Symbol wrote on 2010-12-22 12:00:

Wow, and I thought 1.4.1 would come out after the january sprint!

A christmas present :->

What would be the focus of the january sprint then?

Armin Rigo wrote on 2010-12-22 12:09:

There are still a number of branches that have not been merged into trunk yet: at least fast-forward (Python 2.7), jit-unroll-loops (better JITting of arithmetic and short loops), arm-backend (JIT support on ARM) and jitypes2 (turn ctypes calls into real assembler-level calls with the JIT). There is also the stackless+JIT integration pending. Finally the sprint will also be a place to try out and run some applications. So it's not like we are out of work :-)

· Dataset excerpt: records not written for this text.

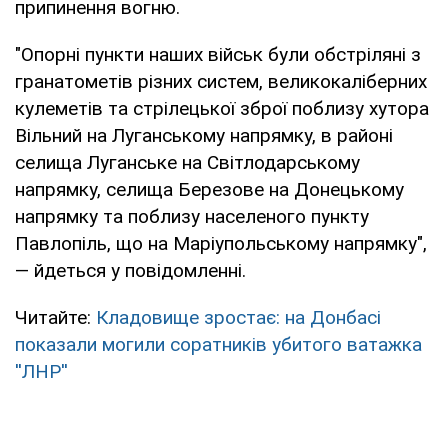
припинення вогню.
"Опорні пункти наших військ були обстріляні з
гранатометів різних систем, великокаліберних
кулеметів та стрілецької зброї поблизу хутора
Вільний на Луганському напрямку, в районі
селища Луганське на Світлодарському
напрямку, селища Березове на Донецькому
напрямку та поблизу населеного пункту
Павлопіль, що на Маріупольському напрямку",
— йдеться у повідомленні.
Читайте:
Кладовище зростає: на Донбасі
показали могили соратників убитого ватажка
''ЛНР''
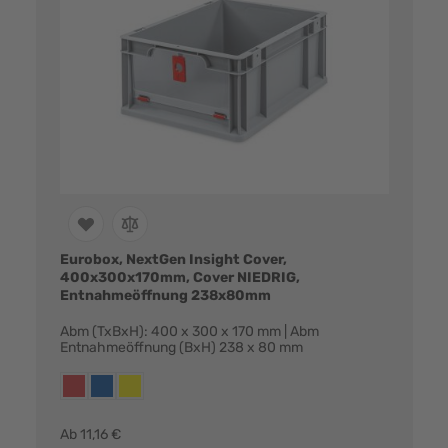
Eurobox, NextGen Insight Cover,
400x300x170mm, Cover NIEDRIG,
Entnahmeöffnung 238x80mm
Abm (TxBxH): 400 x 300 x 170 mm | Abm
Entnahmeöffnung (BxH) 238 x 80 mm
Farbvarianten:
rot
blau
gelb
Ab
11,16 €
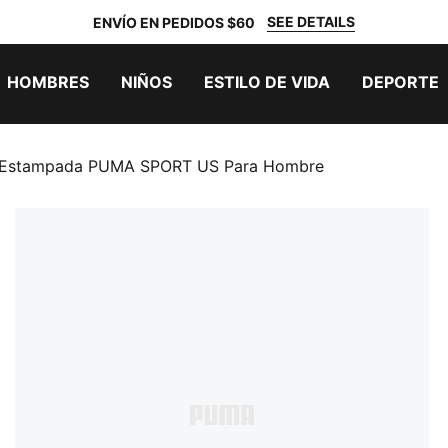
SEE DETAILS
ENVÍO EN PEDIDOS $60
HOMBRES
NIÑOS
ESTILO DE VIDA
DEPORTE
 Estampada PUMA SPORT US Para Hombre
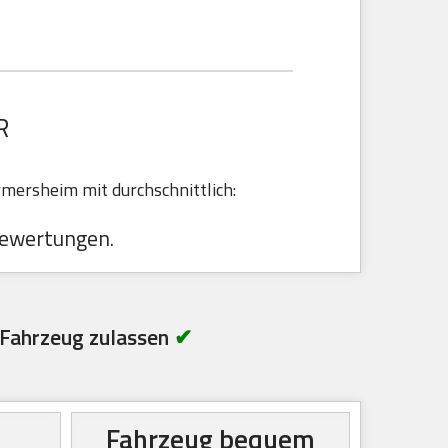
R
mersheim mit durchschnittlich:
ewertungen.
Fahrzeug zulassen
✔
Fahrzeug bequem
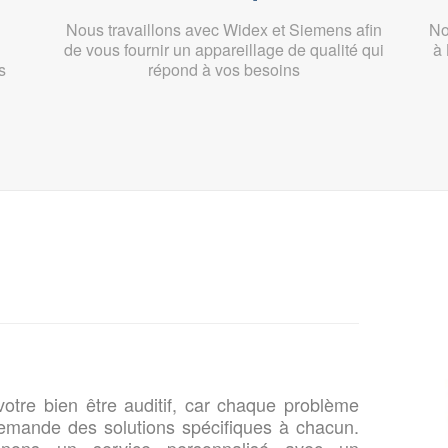
Nous travaillons avec Widex et Siemens afin
No
de vous fournir un appareillage de qualité qui
à 
s
répond à vos besoins
otre bien être auditif, car chaque problème
 demande des solutions spécifiques à chacun.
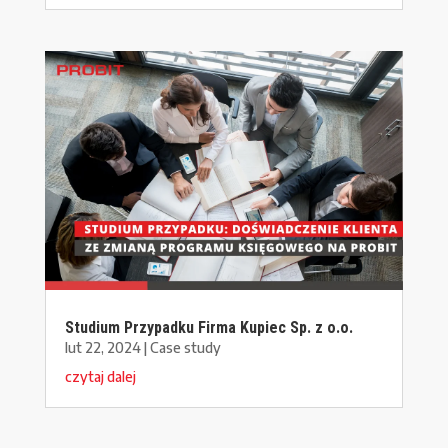
Studium Przypadku Firma Kupiec Sp. z o.o.
lut 22, 2024
|
Case study
czytaj dalej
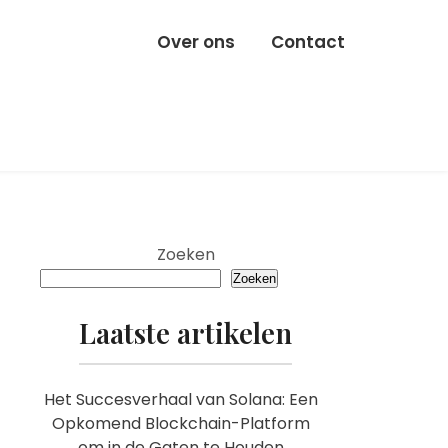
Over ons
Contact
Zoeken
Zoeken
Laatste artikelen
Het Succesverhaal van Solana: Een
Opkomend Blockchain-Platform
om in de Gaten te Houden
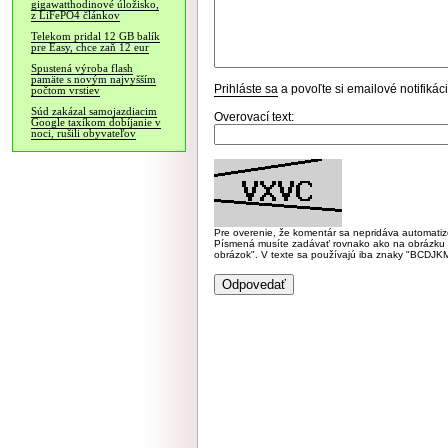
gigawatthodinové úložisko,
z LiFePO4 článkov
Telekom pridal 12 GB balík
pre Easy, chce zaň 12 eur
Spustená výroba flash
pamäte s novým najvyšším
Prihláste sa
a povoľte si emailové notifiká
počtom vrstiev
Súd zakázal samojazdiacim
Overovací text:
Google taxíkom dobíjanie v
noci, rušili obyvateľov
Pre overenie, že komentár sa nepridáva automatizov
Písmená musíte zadávať rovnako ako na obrázku veľk
obrázok". V texte sa používajú iba znaky "BC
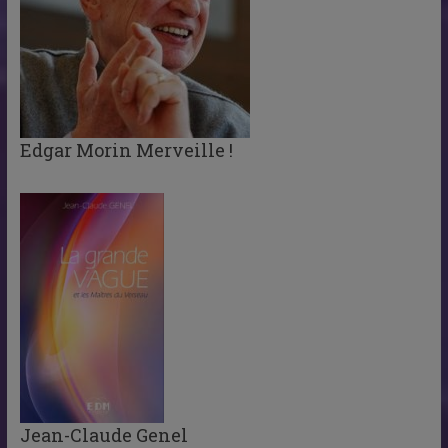
Edgar Morin Merveille !
Jean-Claude Genel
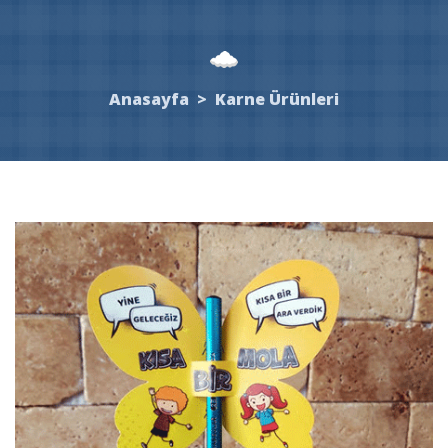
Anasayfa
>
Karne Ürünleri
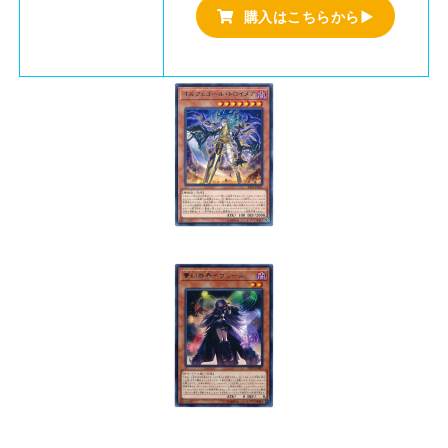
購入はこちらから▶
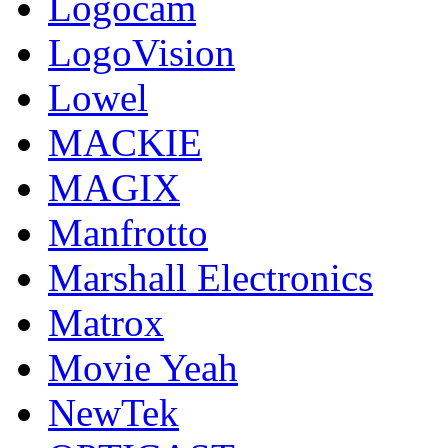
Logocam
LogoVision
Lowel
MACKIE
MAGIX
Manfrotto
Marshall Electronics
Matrox
Movie Yeah
NewTek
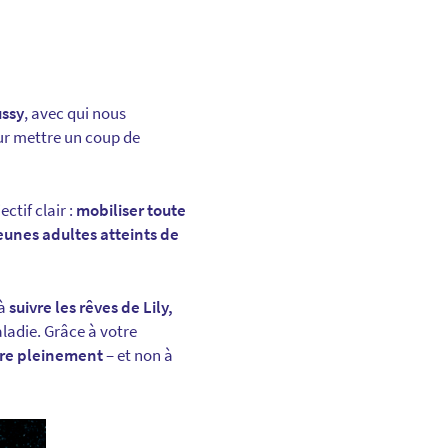
ssy
, avec qui nous
ur mettre un coup de
ectif clair :
mobiliser toute
jeunes adultes atteints de
 à
suivre les rêves de Lily,
aladie. Grâce à votre
ivre pleinement
– et non à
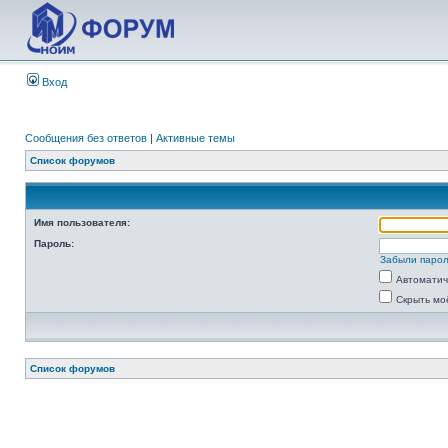
Вход
Сообщения без ответов
|
Активные темы
Список форумов
Имя пользователя:
Пароль:
Забыли паро
Автоматич
Скрыть мо
Список форумов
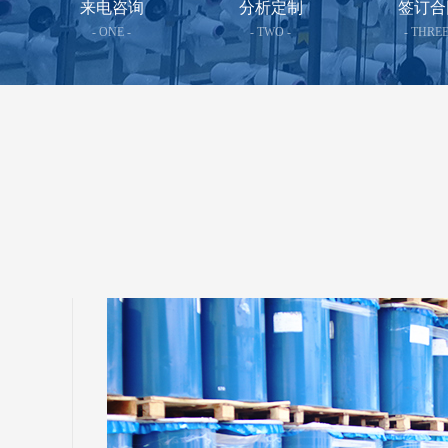
来电咨询
分析定制
签订合
- ONE -
- TWO -
- THREE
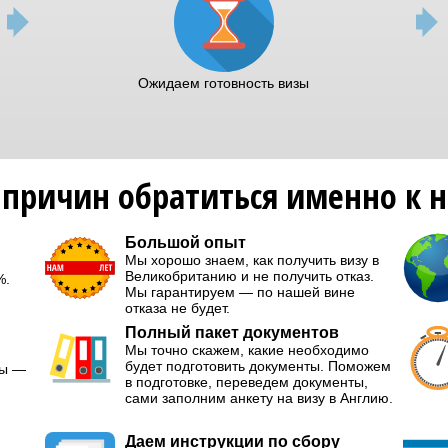
Ожидаем готовность визы
 причин обратиться именно к 
Большой опыт
Мы хорошо знаем, как получить визу в
Великобританию и не получить отказ.
%.
Мы гарантируем — по нашей вине
отказа не будет.
Полный пакет документов
Мы точно скажем, какие необходимо
будет подготовить документы. Поможем
мы —
в подготовке, переведем документы,
сами заполним анкету на визу в Англию.
Даем инструкции по сбору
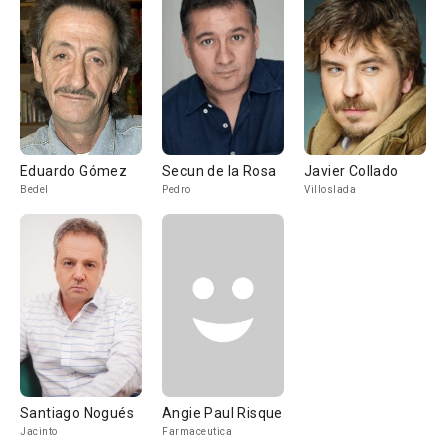
Eduardo Gómez
Secun de la Rosa
Javier Collado
Bedel
Pedro
Villoslada
Santiago Nogués
Angie Paul Risque
Jacinto
Farmaceutica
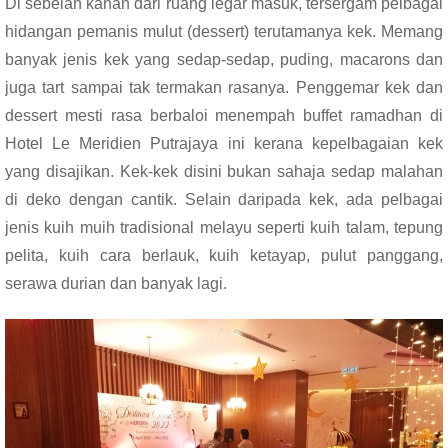
Di sebelah kanan dari ruang legar masuk, tersergam pelbagai
hidangan pemanis mulut (dessert) terutamanya kek. Memang
banyak jenis kek yang sedap-sedap, puding, macarons dan
juga tart sampai tak termakan rasanya. Penggemar kek dan
dessert mesti rasa berbaloi menempah buffet ramadhan di
Hotel Le Meridien Putrajaya ini kerana kepelbagaian kek
yang disajikan. Kek-kek disini bukan sahaja sedap malahan
di deko dengan cantik. Selain daripada kek, ada pelbagai
jenis kuih muih tradisional melayu seperti kuih talam, tepung
pelita, kuih cara berlauk, kuih ketayap, pulut panggang,
serawa durian dan banyak lagi.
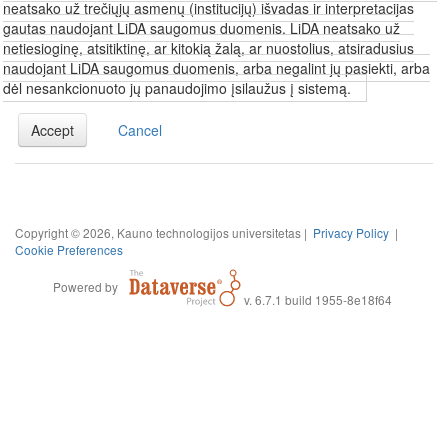
neatsako už trečiųjų asmenų (institucijų) išvadas ir interpretacijas
gautas naudojant LiDA saugomus duomenis. LiDA neatsako už
netiesioginę, atsitiktinę, ar kitokią žalą, ar nuostolius, atsiradusius
naudojant LiDA saugomus duomenis, arba negalint jų pasiekti, arba
dėl nesankcionuoto jų panaudojimo įsilaužus į sistemą.
Accept
Cancel
Copyright © 2026, Kauno technologijos universitetas |
Privacy Policy
|
Cookie Preferences
Powered by
v. 6.7.1 build 1955-8e18f64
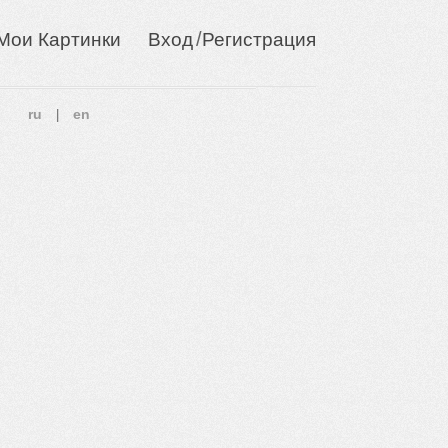
/
Мои Картинки
Вход
Регистрация
ru
en
|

Unknown wrote on 2010-12-22 13:10:

I'm interested in the performance improvement in hashlib.sha. I haven't seen that one before on . Could you give me more details?



Armin Rigo wrote on 2010-12-22 13:59:

Actually, hashlib.sha was not the same as sha.sha: the former used to be a ctypes call to the OpenSSL lib, whereas the latter uses our built-in sha implementation. So hashlib.sha was faster in theory, but killed by the overhead of using ctypes. Now, at least in a default version of pypy, the hashlib.md5 and .sha are redirected to the built-in md5.md5 and sha.sha.

Another issue was that with the built-in md5.md5 and sha.sha, on 64-bit, there was a 1.5x speed impact due to the C compiler not recognizing an expression that was meant to be a 32-bit integer rotation.

I guess that don't show this because they use directly md5.md5 or sha.sha, and are on 32-bit.

Martijn Faassen wrote on 2010-12-22 14:14:

Thanks for PyPy 1.4.1. I reported two issues concerning buildout with PyPy 1.4, and they all got fixed!

So PyPy 1.4.1 is now compatible with buildout, which is really convenient as it makes it easy for me to test other projects.

shadinger wrote on 2010-12-28 16:00:

I compiled 1.4.1 on Win32 using Visual C++ 2010.

Do you want to add it to the download page?

To whom shall I send it?

Happy new year.

Andrei wrote on 2011-01-28 20:08:


sorry, I'm a bit new here - is it possible that PyPy makes Python run in a browser? Somehow "translating" all the Python into Javascript?

I'm wondering because I saw you run, for example, CLI, so perhaps PyPy may somehow enable Python in a browser?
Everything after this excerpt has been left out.